Forgive Me, Leonard Peacock

New-FMLP-CoverForgive Me, Leonard Peacock by Matthew Quick. 14 and up. Little, Brown, Books for Young Readers. 273 pages. Copy provided by my library.

Forgive Me, Leonard Peacock is a perfect book if you are looking for an emotional punch in the gut. Leonard has decided is 18th birthday is the day he is going to die. He is going to kill his former best friend with his grandfather’s WWII relic Nazi gun, and then kill himself right after. But before that fateful moment, he has another mission to complete. He has four gifts for the four people in his life who care about him, and he is going to deliver the gifts and say goodbye to each of them.

The course of the book all takes place in this one day, and there is a lot of, will he, won’t he at the beginning that really carries the plot forward. I was very emotionally engaged in finding out what Leonard would decide to do, and what (if anything) would happen to make him change his mind and choose life. I was also in suspense about what terrible thing had happened to him to make him choose death and take the life of another. Everything is slowly revealed over the course of the novel, all of it in Leonard’s hard, cynical, angry voice. I really felt his character’s pain and it felt all too real to me as a reader.

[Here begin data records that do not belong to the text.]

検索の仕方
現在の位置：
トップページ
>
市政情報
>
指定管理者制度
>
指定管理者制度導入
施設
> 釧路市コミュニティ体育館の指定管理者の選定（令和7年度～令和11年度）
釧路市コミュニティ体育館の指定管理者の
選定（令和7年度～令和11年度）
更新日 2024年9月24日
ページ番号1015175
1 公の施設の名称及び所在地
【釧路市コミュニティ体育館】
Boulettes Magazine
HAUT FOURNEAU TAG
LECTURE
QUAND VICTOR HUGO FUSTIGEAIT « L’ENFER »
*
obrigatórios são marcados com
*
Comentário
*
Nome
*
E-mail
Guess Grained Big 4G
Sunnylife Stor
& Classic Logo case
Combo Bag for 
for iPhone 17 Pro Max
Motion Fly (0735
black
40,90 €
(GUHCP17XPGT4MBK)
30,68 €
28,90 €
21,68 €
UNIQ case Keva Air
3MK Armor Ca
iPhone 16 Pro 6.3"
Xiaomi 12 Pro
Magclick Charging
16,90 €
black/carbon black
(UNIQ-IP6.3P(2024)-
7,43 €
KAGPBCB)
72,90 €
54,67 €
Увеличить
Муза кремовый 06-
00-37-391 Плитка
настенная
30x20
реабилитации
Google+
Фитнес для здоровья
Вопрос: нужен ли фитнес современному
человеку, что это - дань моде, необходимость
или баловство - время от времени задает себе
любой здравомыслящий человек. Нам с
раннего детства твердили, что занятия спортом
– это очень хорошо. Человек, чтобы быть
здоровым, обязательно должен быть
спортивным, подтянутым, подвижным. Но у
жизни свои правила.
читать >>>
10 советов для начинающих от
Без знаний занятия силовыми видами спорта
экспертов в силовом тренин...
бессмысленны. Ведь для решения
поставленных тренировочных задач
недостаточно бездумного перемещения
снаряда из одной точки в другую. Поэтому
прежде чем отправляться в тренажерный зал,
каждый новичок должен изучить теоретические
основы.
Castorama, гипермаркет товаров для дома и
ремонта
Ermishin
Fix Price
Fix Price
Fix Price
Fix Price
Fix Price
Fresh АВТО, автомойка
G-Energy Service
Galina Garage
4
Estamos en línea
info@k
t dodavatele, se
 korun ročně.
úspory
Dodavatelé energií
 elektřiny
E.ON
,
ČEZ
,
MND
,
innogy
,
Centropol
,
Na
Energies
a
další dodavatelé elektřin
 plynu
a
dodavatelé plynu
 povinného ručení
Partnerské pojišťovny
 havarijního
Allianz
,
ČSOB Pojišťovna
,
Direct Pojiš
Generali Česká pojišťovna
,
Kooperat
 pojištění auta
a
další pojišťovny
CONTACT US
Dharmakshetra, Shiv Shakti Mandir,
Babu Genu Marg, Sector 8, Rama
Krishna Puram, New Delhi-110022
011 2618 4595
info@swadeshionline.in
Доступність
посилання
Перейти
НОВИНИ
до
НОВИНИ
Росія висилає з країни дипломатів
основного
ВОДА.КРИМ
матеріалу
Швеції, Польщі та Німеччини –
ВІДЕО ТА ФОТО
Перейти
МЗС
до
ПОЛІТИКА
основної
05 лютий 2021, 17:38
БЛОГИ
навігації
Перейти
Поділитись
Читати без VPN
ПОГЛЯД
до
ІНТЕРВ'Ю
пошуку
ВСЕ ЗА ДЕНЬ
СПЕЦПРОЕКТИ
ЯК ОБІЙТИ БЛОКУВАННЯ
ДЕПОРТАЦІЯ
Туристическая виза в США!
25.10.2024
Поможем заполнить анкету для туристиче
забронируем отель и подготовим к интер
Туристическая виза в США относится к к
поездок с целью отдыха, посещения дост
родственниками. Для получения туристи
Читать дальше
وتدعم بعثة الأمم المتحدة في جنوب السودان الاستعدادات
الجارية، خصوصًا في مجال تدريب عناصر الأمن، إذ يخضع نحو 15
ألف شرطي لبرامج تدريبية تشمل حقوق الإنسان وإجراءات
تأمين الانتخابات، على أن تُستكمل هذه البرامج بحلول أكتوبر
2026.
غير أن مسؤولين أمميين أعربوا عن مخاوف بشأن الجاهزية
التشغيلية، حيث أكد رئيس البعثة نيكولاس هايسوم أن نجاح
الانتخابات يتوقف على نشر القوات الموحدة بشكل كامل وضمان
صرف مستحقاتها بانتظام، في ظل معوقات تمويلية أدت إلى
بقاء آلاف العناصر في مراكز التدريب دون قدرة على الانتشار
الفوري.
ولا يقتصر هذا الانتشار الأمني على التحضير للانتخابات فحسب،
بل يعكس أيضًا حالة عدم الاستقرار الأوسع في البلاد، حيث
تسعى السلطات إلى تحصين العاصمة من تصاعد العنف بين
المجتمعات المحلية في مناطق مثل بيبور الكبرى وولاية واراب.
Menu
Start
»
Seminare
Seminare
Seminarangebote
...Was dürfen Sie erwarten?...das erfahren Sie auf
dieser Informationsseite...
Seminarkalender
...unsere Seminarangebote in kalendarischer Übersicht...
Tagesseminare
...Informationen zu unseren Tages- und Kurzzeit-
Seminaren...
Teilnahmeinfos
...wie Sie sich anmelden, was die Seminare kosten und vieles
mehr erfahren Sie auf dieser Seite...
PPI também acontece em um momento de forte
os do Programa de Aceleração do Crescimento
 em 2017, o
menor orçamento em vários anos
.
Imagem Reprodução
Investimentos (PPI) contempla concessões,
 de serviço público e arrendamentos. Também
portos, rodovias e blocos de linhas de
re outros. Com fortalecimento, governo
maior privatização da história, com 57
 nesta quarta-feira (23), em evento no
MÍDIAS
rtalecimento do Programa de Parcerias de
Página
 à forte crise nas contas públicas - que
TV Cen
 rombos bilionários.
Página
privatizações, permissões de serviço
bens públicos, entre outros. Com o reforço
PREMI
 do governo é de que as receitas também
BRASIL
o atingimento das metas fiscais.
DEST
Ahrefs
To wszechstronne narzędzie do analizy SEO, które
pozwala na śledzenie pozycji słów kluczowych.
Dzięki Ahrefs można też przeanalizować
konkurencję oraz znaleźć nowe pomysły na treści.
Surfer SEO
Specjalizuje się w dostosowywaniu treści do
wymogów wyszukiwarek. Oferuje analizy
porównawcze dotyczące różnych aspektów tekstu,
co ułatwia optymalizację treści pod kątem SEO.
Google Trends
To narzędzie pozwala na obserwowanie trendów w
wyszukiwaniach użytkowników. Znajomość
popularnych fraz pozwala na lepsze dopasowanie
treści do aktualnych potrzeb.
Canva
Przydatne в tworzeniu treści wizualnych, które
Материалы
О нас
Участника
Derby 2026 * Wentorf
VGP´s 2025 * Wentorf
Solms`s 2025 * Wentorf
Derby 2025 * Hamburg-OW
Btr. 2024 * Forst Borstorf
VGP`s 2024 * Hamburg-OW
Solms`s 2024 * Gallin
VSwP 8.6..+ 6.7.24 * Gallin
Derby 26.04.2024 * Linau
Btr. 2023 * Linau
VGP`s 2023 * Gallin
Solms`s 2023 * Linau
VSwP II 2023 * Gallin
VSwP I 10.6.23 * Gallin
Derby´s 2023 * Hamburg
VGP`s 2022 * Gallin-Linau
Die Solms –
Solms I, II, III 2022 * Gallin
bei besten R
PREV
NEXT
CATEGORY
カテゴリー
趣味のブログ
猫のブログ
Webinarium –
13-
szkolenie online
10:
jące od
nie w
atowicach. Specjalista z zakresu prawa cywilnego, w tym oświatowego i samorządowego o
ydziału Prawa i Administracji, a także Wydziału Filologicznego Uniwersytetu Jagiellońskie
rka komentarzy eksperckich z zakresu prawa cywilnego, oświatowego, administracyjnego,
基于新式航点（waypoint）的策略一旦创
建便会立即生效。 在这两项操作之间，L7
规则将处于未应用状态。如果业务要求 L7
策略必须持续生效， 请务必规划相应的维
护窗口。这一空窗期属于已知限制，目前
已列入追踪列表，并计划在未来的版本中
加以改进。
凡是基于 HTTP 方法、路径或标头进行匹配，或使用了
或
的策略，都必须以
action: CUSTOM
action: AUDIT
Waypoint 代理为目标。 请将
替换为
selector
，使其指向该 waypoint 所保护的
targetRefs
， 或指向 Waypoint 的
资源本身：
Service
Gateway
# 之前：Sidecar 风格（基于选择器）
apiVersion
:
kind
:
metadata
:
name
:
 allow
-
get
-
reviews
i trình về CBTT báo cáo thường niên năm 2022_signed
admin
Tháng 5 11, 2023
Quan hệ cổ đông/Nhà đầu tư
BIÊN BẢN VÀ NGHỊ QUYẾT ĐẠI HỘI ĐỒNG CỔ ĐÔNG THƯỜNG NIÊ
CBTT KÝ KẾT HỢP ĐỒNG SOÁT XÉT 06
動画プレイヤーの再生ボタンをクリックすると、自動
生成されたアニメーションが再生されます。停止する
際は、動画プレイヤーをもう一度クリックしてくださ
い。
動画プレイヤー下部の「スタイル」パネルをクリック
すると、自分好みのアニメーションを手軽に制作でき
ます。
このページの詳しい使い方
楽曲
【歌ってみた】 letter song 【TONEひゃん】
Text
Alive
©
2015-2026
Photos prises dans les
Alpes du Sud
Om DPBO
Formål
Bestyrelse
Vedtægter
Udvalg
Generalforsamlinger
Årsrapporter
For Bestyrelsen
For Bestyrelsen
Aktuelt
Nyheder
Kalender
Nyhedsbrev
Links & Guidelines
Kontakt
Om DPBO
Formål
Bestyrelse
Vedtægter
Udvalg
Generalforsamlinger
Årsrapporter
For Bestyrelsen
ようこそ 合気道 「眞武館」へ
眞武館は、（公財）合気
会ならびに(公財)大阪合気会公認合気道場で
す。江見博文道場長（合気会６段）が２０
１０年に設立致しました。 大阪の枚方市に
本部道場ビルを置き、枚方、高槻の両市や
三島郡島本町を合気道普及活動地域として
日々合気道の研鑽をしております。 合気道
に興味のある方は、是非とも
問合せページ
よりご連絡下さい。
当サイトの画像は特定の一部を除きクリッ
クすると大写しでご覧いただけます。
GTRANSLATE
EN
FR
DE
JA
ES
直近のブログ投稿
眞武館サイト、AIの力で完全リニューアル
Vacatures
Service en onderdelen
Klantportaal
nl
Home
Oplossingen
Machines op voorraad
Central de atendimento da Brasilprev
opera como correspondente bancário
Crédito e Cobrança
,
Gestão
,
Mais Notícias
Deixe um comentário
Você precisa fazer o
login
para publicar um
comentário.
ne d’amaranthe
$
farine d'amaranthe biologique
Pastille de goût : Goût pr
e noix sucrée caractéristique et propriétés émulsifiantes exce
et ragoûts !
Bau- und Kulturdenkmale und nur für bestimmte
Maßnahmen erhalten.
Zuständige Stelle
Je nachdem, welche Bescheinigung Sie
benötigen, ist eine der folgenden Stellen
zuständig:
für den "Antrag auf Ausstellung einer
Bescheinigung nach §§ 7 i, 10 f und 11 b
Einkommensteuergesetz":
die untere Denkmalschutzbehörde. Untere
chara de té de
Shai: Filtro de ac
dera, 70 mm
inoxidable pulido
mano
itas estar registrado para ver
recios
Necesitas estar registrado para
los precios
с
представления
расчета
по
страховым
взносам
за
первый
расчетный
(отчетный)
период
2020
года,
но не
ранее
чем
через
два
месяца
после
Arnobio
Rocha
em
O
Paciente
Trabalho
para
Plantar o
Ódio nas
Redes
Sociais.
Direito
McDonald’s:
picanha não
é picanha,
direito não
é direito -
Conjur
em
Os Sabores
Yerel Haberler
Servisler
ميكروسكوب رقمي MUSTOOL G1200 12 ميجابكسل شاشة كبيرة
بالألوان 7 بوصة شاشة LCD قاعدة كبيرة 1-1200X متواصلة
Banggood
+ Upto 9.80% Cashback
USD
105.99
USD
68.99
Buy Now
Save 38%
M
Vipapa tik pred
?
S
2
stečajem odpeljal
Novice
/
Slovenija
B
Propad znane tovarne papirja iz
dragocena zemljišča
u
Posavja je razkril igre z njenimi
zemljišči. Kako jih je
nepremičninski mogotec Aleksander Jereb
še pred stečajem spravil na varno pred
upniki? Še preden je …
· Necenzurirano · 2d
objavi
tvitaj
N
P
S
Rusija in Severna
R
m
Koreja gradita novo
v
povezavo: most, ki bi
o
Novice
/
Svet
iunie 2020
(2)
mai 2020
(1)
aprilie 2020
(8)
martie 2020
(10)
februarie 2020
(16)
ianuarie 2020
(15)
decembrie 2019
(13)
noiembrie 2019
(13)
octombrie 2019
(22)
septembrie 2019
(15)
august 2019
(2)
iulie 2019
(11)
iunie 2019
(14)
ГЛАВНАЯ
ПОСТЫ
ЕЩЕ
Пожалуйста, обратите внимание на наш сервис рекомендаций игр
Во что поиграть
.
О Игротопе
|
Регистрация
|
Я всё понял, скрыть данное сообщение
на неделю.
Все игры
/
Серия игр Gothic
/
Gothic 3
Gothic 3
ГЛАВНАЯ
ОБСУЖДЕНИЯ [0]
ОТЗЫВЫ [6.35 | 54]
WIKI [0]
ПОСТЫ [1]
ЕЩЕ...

Warning: Spoilers ahead. The side characters do at times feel a little like stock characters without any real depth. But this is Leonard’s story and we only get his perspective, so it could be this is how he sees them. Especially, Lauren; I feel his view of her is very warped. His neighbor Walt feels a little to idealized, and the sympathetic teacher as savior was a little overdone, but also all very raw and real as we saw things through Leonard’s eyes. One of the most unique things about this book are the letters from the future. I liked the author’s choice not to explain the origins of the letters at first. It left me wondering and I liked the time travel/speculative nature of it. When we find out that Leonard has written the letters himself as a writing exercise given to him by his teacher, I didn’t feel that ruined it for me. Instead, it showed me another side of Leonard, the hopeful side of him, the side that wants to live and wants to live through this and experience love again. I hope he does get a future like that, though at the end of the book we aren’t completely sure what lies in store for him. There is a glimmer of hope but it is only the faintest, faintest glimmer.

Forgive Me, Leonard Peacock is not a perfect novel. But it is a really, really great one. I think Matthew Quick handled a tough subject in a very believable and honest way. I will certainly be recommending this to older teens who like their books dark and gritty and real.